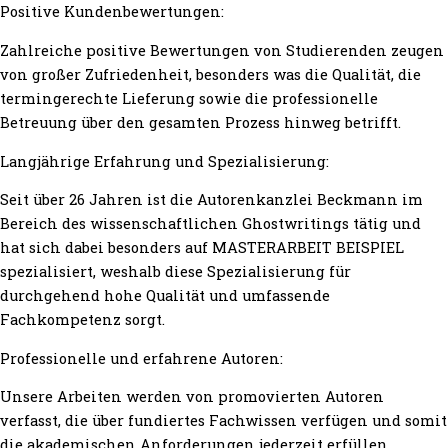
Positive Kundenbewertungen:
Zahlreiche positive Bewertungen von Studierenden zeugen
von großer Zufriedenheit, besonders was die Qualität, die
termingerechte Lieferung sowie die professionelle
Betreuung über den gesamten Prozess hinweg betrifft.
Langjährige Erfahrung und Spezialisierung:
Seit über 26 Jahren ist die Autorenkanzlei Beckmann im
Bereich des wissenschaftlichen Ghostwritings tätig und
hat sich dabei besonders auf MASTERARBEIT BEISPIEL
spezialisiert, weshalb diese Spezialisierung für
durchgehend hohe Qualität und umfassende
Fachkompetenz sorgt.
Professionelle und erfahrene Autoren:
Unsere Arbeiten werden von promovierten Autoren
verfasst, die über fundiertes Fachwissen verfügen und somit
die akademischen Anforderungen jederzeit erfüllen,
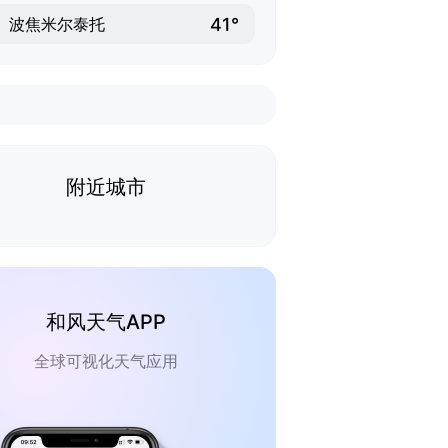
41°
波焦米尔泰托
附近城市
和风天气APP
全球可视化天气应用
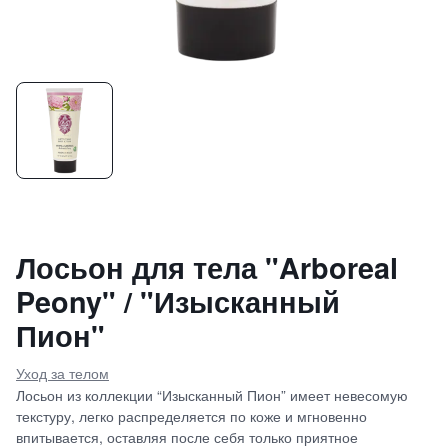
Лосьон для тела "Arboreal
Peony" / "Изысканный
Пион"
Уход за телом
Лосьон из коллекции “Изысканный Пион” имеет невесомую
текстуру, легко распределяется по коже и мгновенно
впитывается, оставляя после себя только приятное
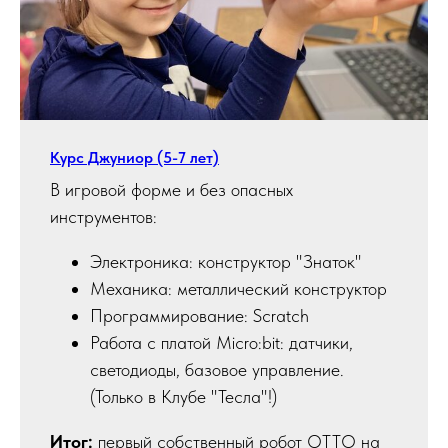
Курс Джуниор (5-7 лет)
В игровой форме и без опасных
инструментов:
Электроника: конструктор "Знаток"
Механика: металлический конструктор
Программирование: Scratch
Работа с платой Micro:bit: датчики,
светодиоды, базовое управление.
(Только в Клубе "Тесла"!)
Итог:
первый собственный робот ОТТО на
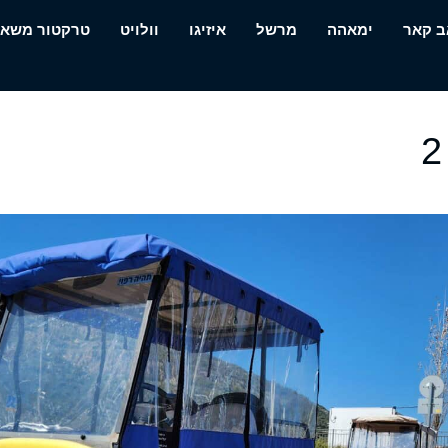
ב קאר
ימאהה
מרשל
איזיגו
וולויט
טרקטור משא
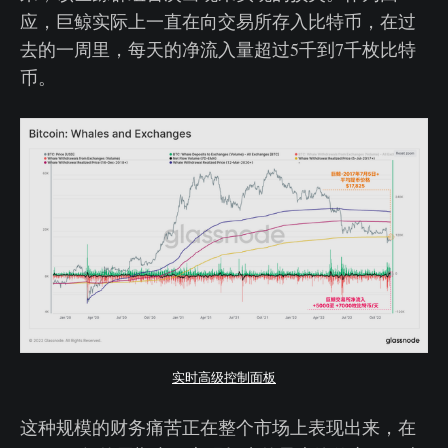
应，巨鲸实际上一直在向交易所存入比特币，在过
去的一周里，每天的净流入量超过5千到7千枚比特
币。
实时高级控制面板
这种规模的财务痛苦正在整个市场上表现出来，在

■ ■ ■ ■ ■

Assignment: Since the pictures are not wanted, transcribe only the rest of the material above, exactly as it stands.

Solution for this exercise:
Positive Kundenbewertungen:
Zahlreiche positive Bewertungen von Studierenden zeugen
von großer Zufriedenheit, besonders was die Qualität, die
termingerechte Lieferung sowie die professionelle
Betreuung über den gesamten Prozess hinweg betrifft.
Langjährige Erfahrung und Spezialisierung:
Seit über 26 Jahren ist die Autorenkanzlei Beckmann im
Bereich des wissenschaftlichen Ghostwritings tätig und
hat sich dabei besonders auf MASTERARBEIT BEISPIEL
spezialisiert, weshalb diese Spezialisierung für
durchgehend hohe Qualität und umfassende
Fachkompetenz sorgt.
Professionelle und erfahrene Autoren:
Unsere Arbeiten werden von promovierten Autoren
verfasst, die über fundiertes Fachwissen verfügen und somit
die akademischen Anforderungen jederzeit erfüllen,
41°
波焦米尔泰托
附近城市
和风天气APP
全球可视化天气应用
Лосьон для тела "Arboreal
Peony" / "Изысканный
Пион"
Уход за телом
Лосьон из коллекции “Изысканный Пион” имеет невесомую
текстуру, легко распределяется по коже и мгновенно
впитывается, оставляя после себя только приятное
Курс Джуниор (5-7 лет)
В игровой форме и без опасных
инструментов:
Электроника: конструктор "Знаток"
Механика: металлический конструктор
Программирование: Scratch
Работа с платой Micro:bit: датчики,
светодиоды, базовое управление.
(Только в Клубе "Тесла"!)
Итог:
первый собственный робот ОТТО на
ב קאר
ימאהה
מרשל
איזיגו
וולויט
טרקטור משא
应，巨鲸实际上一直在向交易所存入比特币，在过
去的一周里，每天的净流入量超过5千到7千枚比特
币。
实时高级控制面板
这种规模的财务痛苦正在整个市场上表现出来，在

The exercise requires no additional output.